2. THz Band Attenuation

In this section, we briefly explain the concepts used in the paper, such as transmittance and path loss. Then, we shortly explain the simple analytical model [11], which is employed to obtain the path loss analytically, and the data generated by tools is used in this model for another comparison.

2.1. Transmittance and Path Loss

Transmittance ($\tau$) represents the proportion of the received electromagnetic (EM) power ($P_{\mathrm{RX}}$) to the transmitted EM power ($P_{\mathrm{TX}}$) through the medium, with values ranging from 0 to 1 [3]. Transmittance can be modeled as being dependent on the frequency (f) of the EM wave, the distance (d) of the communication link, the ambient temperature (T), the atmospheric pressure ($\rho$), and the water vapor concentration (V) [25]. In an aerial communication scenario and under specific weather conditions, it is practical to model the molecular absorption loss with respect to the altitudes of the transmitter ($h_1$) and the receiver ($h_2$) as follows [26]:

$$\tau (d,f,T(h_1,h_2),\rho (h_1,h_2),V(h_1,h_2))={\displaystyle \frac{P_{\mathrm{RX}}}{P_{\mathrm{TX}}}}.$$

(1)

Since the ambient temperature (T), atmospheric pressure ($\rho$), and water vapor concentration (V) all depend on $h_1$ and $h_2$, which characterize the medium of the communication link under a specific weather setting [25], transmittance can be modeled with respect to $h_1$ and $h_2$. Moreover, this altitude-dependent modeling can be achieved by considering specific weather profiles, such as a tropical weather profile or the U.S. Standard 1976 weather profile [24].

Either transmittance ($\tau$) or molecular absorption loss ($A_{\mathrm{abs}}$) is modeled in any THz band attenuation model. Molecular absorption loss, the multiplicative inverse of transmittance, represents the attenuation caused by atmospheric gases absorbing the emitted wave [3]. Molecular absorption loss ($A_{\mathrm{abs}}$) in dB scale can be formulated as [3]:

$$A_{\mathrm{abs}}(d,f,h_1,h_2)\left[\mathrm{dB}\right]=10{log}_{10}\left({\displaystyle \frac{1}{\tau (d,f,h_1,h_2)}}\right).$$

(2)

In addition to the molecular absorption loss, free space path loss (FSPL) also contributes to the reduction of signal power as the signal spreads through the space, and FSPL, being dependent on the distance of the communication link and the frequency of the wave, is calculated as follows [27]:

$$A_{\mathrm{fspl}}(d,f)\left[\mathrm{dB}\right]=20{log}_{10}\left({\displaystyle \frac{4\pi df}{c}}\right),$$

(3)

where c represents the speed of the THz wave in free space, which is equal to $\mathrm{299,792,458}$ (m/s).

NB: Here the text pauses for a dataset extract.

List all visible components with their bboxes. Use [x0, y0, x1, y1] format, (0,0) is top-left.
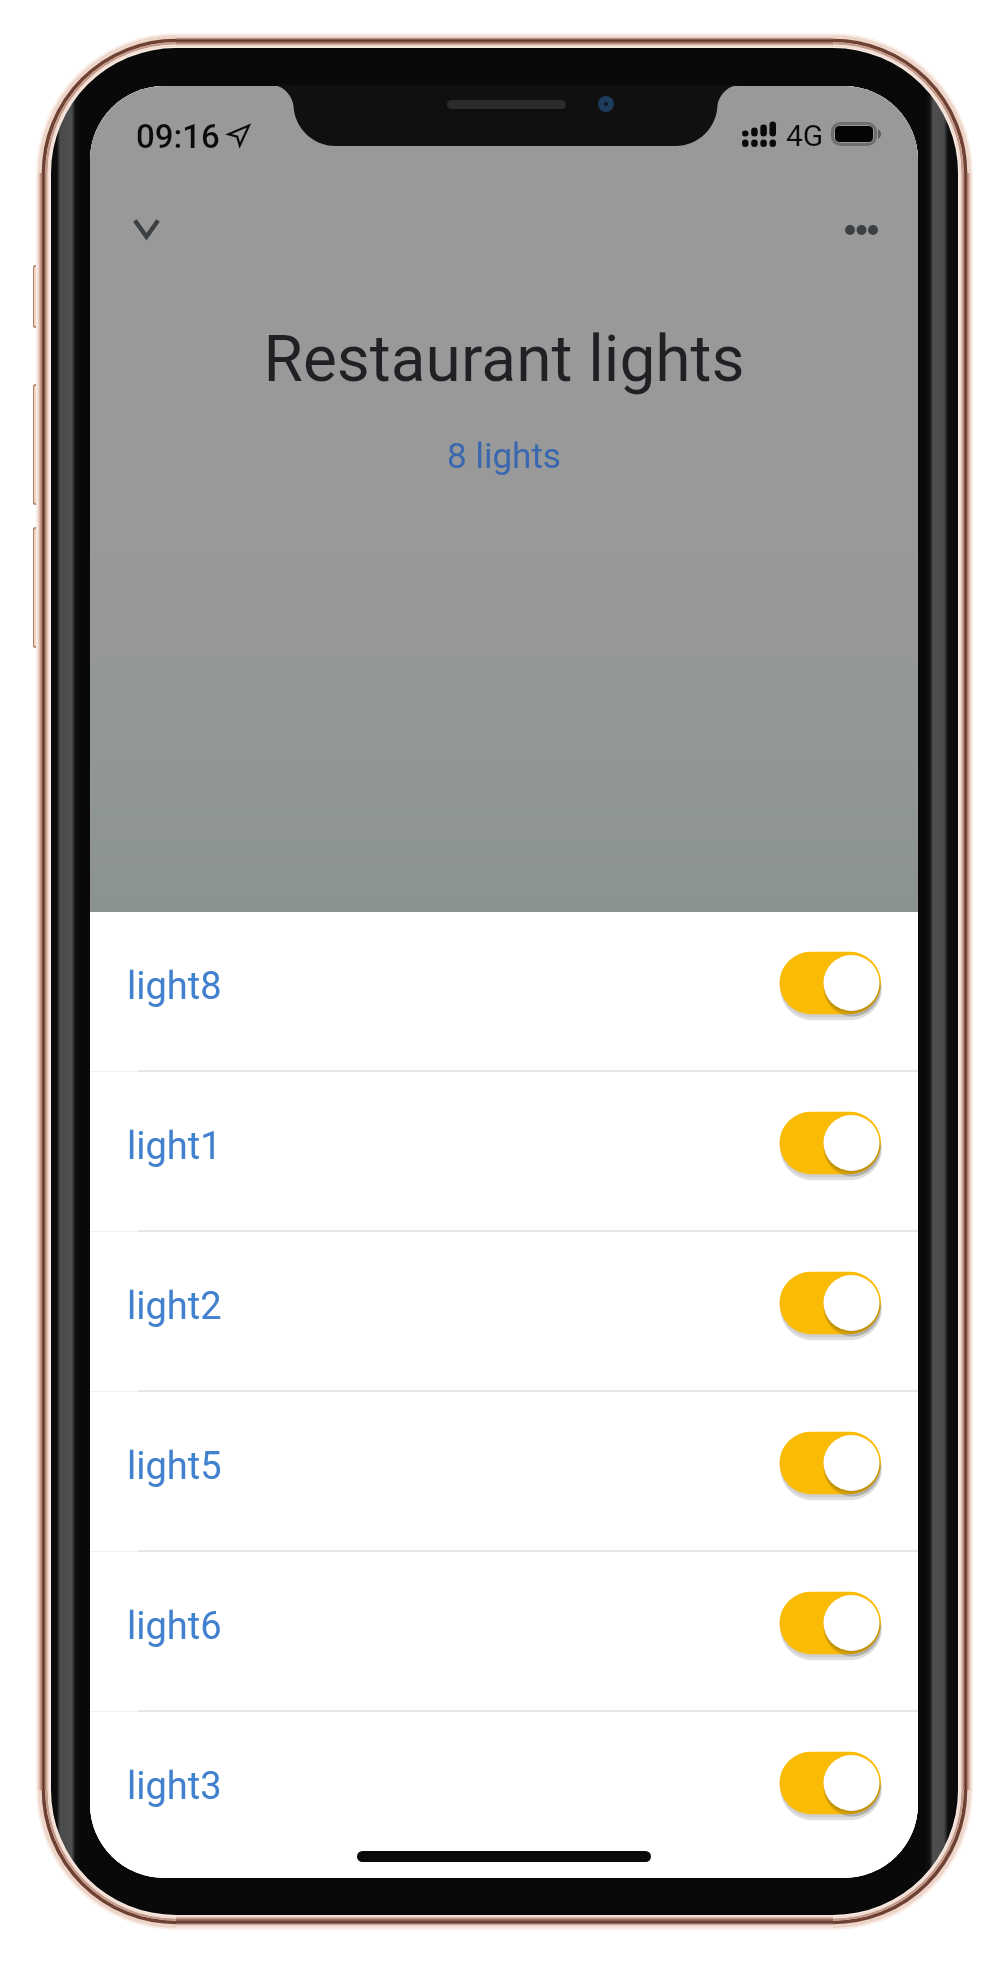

Total path loss ($A_{\mathrm{PL}}$) can be calculated as the sum of the molecular absorption loss ($A_{\mathrm{abs}}$) and FSPL ($A_{\mathrm{fspl}})$ in dB scale. Modeling the total path loss with respect to the distance of the communication link (d), the frequency of the wave (f), and the altitudes of the transmitter ($h_1$) and the receiver ($h_2$), total path loss ($A_{\mathrm{PL}}$) can be obtained as follows [27]:

$$A_{\mathrm{PL}}(d,f,h_1,h_2)\left[\mathrm{dB}\right]=A_{\mathrm{abs}}(d,f,h_1,h_2)\left[\mathrm{dB}\right]+A_{\mathrm{fspl}}(d,f)\left[\mathrm{dB}\right].$$

(4)

The distance (d) between the drones and the altitudes ($h_1,h_2$) of the drones fully characterize the positioning of the drones. For a given frequency (f) of communication, and given the type of scenario (horizontal or vertical), the distance (d) and the altitude of one of the drones (e.g., $h_1=h$) are sufficient to deduce $h_2$; hence path loss can be modeled as $A_{\mathrm{PL}}(d,f,h)$. As shown in root mean square error (NRMSE) Figure 1, under a horizontal communication scenario h, denoting the altitude of the drones and the distance between them $d_h$, would be sufficient to model the path loss. For a vertical scenario, the altitude of the transmitter ($h_1=h$) and the distance between drones ($d_v$) would be adequate.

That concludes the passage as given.